Expand on what is already there.
The idea of userspace buffer ownership doesn't map to anything directly but I think it's an important one.
- We talked about clients so naturally those clients want to share buffers.
I consider Ion sharing to be one of the success stories.
Ion uses the dma but APIs for sharing. That's it, it's remarkably boring.
Ion did not originally use dma_buf Apis mostly because they didn't exist when it was written.
dma_buf was created in parallel but used the same fd mechanism Ion was using.
Ion later switched over.
This means that any driver which accepts dma buf can accept Ion allocated buffers.
This is exactly the way it should work. It's a give and take: if a new API can replace your
mechanism use it. If your patch has feature everyone can benefit from pull it out.
- I mentioned clients which have ownership and dma_bufs for sharing.
Ion has it's own representation for allocations that tie into sharing.
ion_buffer represents an individual allocation to a piece of memory.
Ion clients don't act on buffers directly, they act on ion_handles.
A handle is a pointer to a specific ion_buffer. handles are unique
per client. Both of these are reference counted which means that even though a
client may call ion_free the buffer itself will not be freed until all clients
with a reference to the buffer have dropped their reference.
Like other thins with Ion this sounds great: lifetime management!
In pratice getting this right is hard.
Races between import and handle destroy have been very common.
Because userspace is triggering the import or destroy it gets even harder to synchronize.
Memory leaks can also be a pain to figure out.
We have buffers and handles. As mentioned, clients don't operate on buffers, they
operate on handles. leaking of handles is very common bug.
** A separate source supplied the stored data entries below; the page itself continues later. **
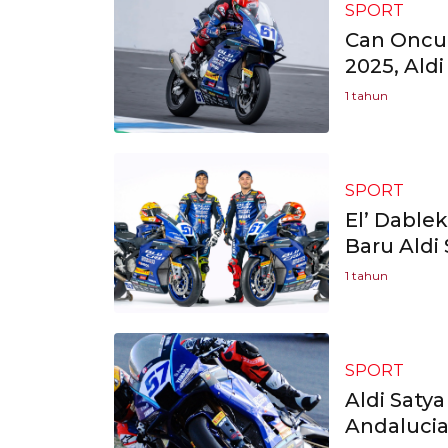
SPORT
Can Oncu
2025, Ald
1 tahun
SPORT
El’ Dable
Baru Aldi
1 tahun
SPORT
Aldi Saty
Andalucia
Figuring out which
client is doing the leak is hard
buffers are shared everywhere and it's generally not the client who allocated who
is doing the leaking. This leads to a lot of tracking overhead to figure out
leaks.
You also end up with the degenerate case. It's possible for a buffer to exist
with no handle and being owned by no client. This is because when a buffer is
exported via dma_buf, you take a reference to the buffer to prevent it from
being destroyed while its being shared. Once that reference exists, clients
can destroy all handles and have the last reference be an fd. This is not a bug!
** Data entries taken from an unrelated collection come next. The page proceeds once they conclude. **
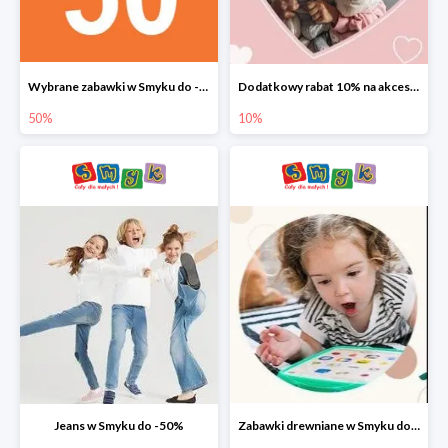
Wybrane zabawki w Smyku do -50%
Dodatkowy rabat 10% na akcesoria dziecięce
50%
10%
Jeans w Smyku do -50%
Zabawki drewniane w Smyku do -45%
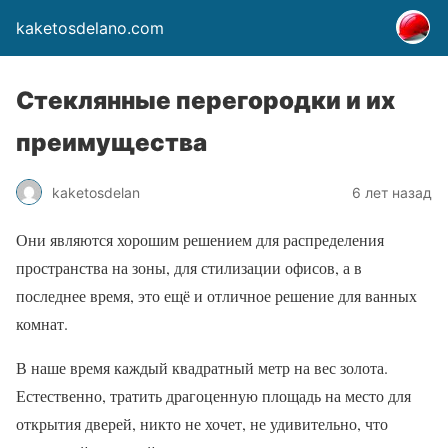
kaketosdelano.com
Стеклянные перегородки и их
преимущества
kaketosdelan
6 лет назад
Они являются хорошим решением для распределения
пространства на зоны, для стилизации офисов, а в
последнее время, это ещё и отличное решение для ванных
комнат.
В наше время каждый квадратный метр на вес золота.
Естественно, тратить драгоценную площадь на место для
открытия дверей, никто не хочет, не удивительно, что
I've gone back and forth with people a lot on this but it's a valid case. It's
very confusing for buffer accounting and hard to debug where the reference is
still being held.
Lesson here: debugging strategy needs to be part of your design. When
programmers screw up how are you going to help them solve the problem?
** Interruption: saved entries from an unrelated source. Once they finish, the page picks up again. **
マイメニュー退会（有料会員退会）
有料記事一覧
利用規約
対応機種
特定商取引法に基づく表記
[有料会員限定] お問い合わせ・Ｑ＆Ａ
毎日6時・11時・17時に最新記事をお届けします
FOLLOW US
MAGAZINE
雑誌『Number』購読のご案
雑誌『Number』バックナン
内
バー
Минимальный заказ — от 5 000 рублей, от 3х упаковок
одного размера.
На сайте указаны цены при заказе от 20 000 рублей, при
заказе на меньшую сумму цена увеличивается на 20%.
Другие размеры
Don't just hang them out to try.
- So that was a lot of discussion about what Ion does and the gaps it was filling in.
Ion is sitting in staging and hasn't seen a lot of progress to move out.
Important questions to ask: Is Ion still needed and does anyone actually care about it on mainline? I'd argue the two are connected.
There's been a lot of progress on getting mainline kernel running on a cell phone.
The demos are really cool and yohu should look them up if you haven't seen them already.
None of that work has touched Ion though.
This is not a negative against those working on it.
More importantly, it shows that if Ion _is_ needed it's not needed for Android.
Ion may always be needed for running on your latest Android device but that is very different than having Ion run on mainline.
- So is it needed? That depends on what people are trying to do on mainline.
The constraint solving portion of figuring out if contiguous vs non-contiguous memory should be used is less important these days.
What patches and questions come in for Ion seem to be related to "I want to do something with memory X in userspace on my device".
Ion is really good at providing a way for that to happen.
But they key here is that people who are interested in this need to make it happen and give feedback.
It's very hard to figure out what to do with Ion without that feedback loop.
This is an important lesson: mainlining and maintaining code takes effort.
If code is going to exist in mainline out of staging it needs to have users who want to use it.
You need to speak up and contribute! Otherwise your needs are not going to be met.